START Data for analysis

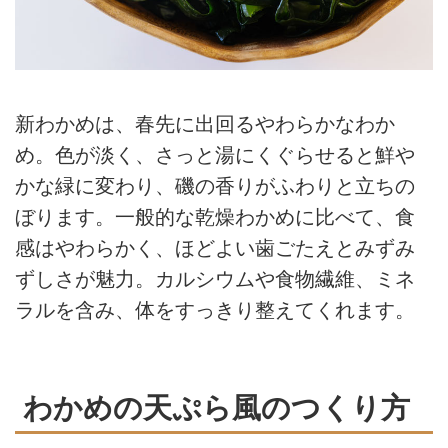
新わかめは、春先に出回るやわらかなわか
め。色が淡く、さっと湯にくぐらせると鮮や
かな緑に変わり、磯の香りがふわりと立ちの
ぼります。一般的な乾燥わかめに比べて、食
感はやわらかく、ほどよい歯ごたえとみずみ
ずしさが魅力。カルシウムや食物繊維、ミネ
ラルを含み、体をすっきり整えてくれます。
わかめの天ぷら風のつくり方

END Data for analysis

Reproduce exactly the line containing "かな緑に変わり、磯の香りがふわりと立ちの" and all lines after it through the end of the listing above; leave out every earlier line.

Solution
かな緑に変わり、磯の香りがふわりと立ちの
ぼります。一般的な乾燥わかめに比べて、食
感はやわらかく、ほどよい歯ごたえとみずみ
ずしさが魅力。カルシウムや食物繊維、ミネ
ラルを含み、体をすっきり整えてくれます。
わかめの天ぷら風のつくり方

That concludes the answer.